Entonces es cuando empiezan a sonar las sirenas, el sonido más desagradable del mundo, y el sonido que llevas temiendo toda la vida. Ya está aquí: la banda sonora del infierno; gimiendo, resplandeciendo, espantosa e irreal, que colapsa y confunde tiempo y espacio del modo en que un exfumador confunde tiempo y espacio de noche cuando sueña horrorizado que fuma. Pero ahora el fumador se despierta y encuentra que tiene un pitillo encendido en la mano y el horror es total.
Se oye al encargado hablar por un megáfono. Pide a los clientes que desalojen el local con calma, pero nadie le presta mucha atención. Los carritos quedan abandonados en los pasillos y los cuerpos se escapan, llevándose trozos de carne y botellas de Evian que se les caen en la acera. El aparcamiento ahora parece tan civilizado como una pista de autos de choque.
Pero el gordo se queda, al igual que la cajera, que tiene mechones rubios, nariz huesuda de campesina y piel pálida translúcida. Ellos, tu mejor amigo y tú, os quedáis inmóviles, sin habla, y en vuestras mentes se enciende el mítico mapa del mundo de la sala principal del Mando de la Defensa Aérea de América del Norte, ¡qué cliché! Y en él aparecen dibujos de los misiles que constante e inexorablemente pasan por encima de Baffin Island, las Aleutianas, el Labrador, las Azores, el lago Superior, las Queen Charlotte Islands, Puget Sound, Maine… ya es sólo cuestión de minutos, ¿o no?
“Siempre me he prometido –dice el gordo, con una voz tan normal que hace que los tres volváis a la realidad- que cuando llegara este momento me comportaría con dignidad el tiempo que quedase, y por eso, señorita –dice, volviéndose hacia la cajera-, por favor, quisiera pagar lo que he comprado.” La cajera, a falta de otras alternativas, le cobra.
Luego llega El Destello.
“¡Al suelo! –gritas tú, pero ellos continúan con lo que estaban haciendo, como ciervos deslumbrados por los faros-. ¡No queda tiempo!” Pero tu aviso no lo escucha nadie.
Y entonces, justo antes de que las ventanas delanteras se conviertan en una sábana líquida que se hunde hacia dentro, como la superficie de una piscina vista desde abajo después de una zambullida…
…Y justo antes de ser bombardeado por una andanada de chicle y revistas…
…Y justo antes de que el gordo salga despedido por el aire, se mantenga suspendido en él y se incendie mientras el techo, que se ha vuelto líquido, sale disparado hacia arriba…
Justo antes de todo esto, tu mejor amigo gira el cuello, se acerca a donde estás tumbado y te besa en la boca, después de lo cual te dice: “Ya está.

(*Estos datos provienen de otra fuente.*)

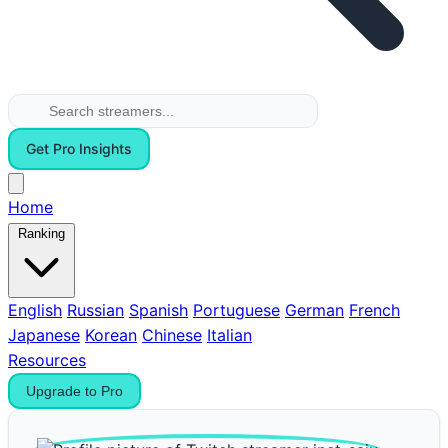
Get Pro Insights
Home
Ranking
English
Russian
Spanish
Portuguese
German
French
Japanese
Korean
Chinese
Italian
Resources
Upgrade to Pro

Siempre lo he querido hacer.”
Y eso es todo. En la ráfaga silenciosa de viento ardiente, como si hubieran abierto el trillón de puertas de horno que llevas imaginando desde los seis años, se termina todo: un poco de miedo, un poco de sexo, y sólo queda la añoranza. Muy parecido a la vida, ¿no os parece?

Douglas Coupland,
Generación X (novela, fragmento), 1993.

2 comentarios:

Anónimo dijo...

tremenda novela. muy recomendable aunque lo que postule no sea precisamente la reaccion activa contra el mundo y sus cprruptelas, si resulta muy interesante la propuesta de la inactivdad y el ser improductivo en este entorno donde la competencia se valora desmedidamente

Hemisferio Izquierdo dijo...

es una de las novelas que me marcó... la narración deliciosa. Y la propuesta contracultural asfixiante.